→ Task details:
Find the line that contains "Centrepieces". Repeat that line and all lines following it, exactly, through the end of the listing below.

##### Records shown

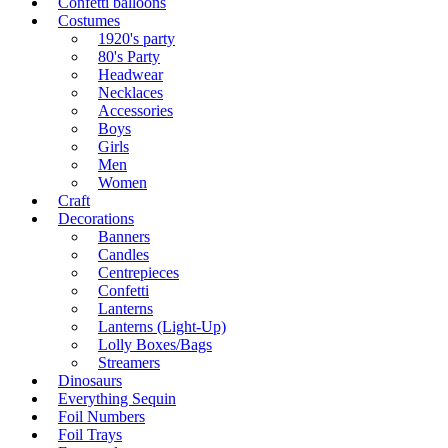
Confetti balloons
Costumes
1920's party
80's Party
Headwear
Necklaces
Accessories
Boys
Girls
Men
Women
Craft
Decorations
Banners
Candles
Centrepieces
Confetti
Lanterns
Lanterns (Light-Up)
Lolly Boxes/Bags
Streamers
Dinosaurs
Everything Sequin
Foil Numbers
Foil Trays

##########

→ Written solution:
Centrepieces
Confetti
Lanterns
Lanterns (Light-Up)
Lolly Boxes/Bags
Streamers
Dinosaurs
Everything Sequin
Foil Numbers
Foil Trays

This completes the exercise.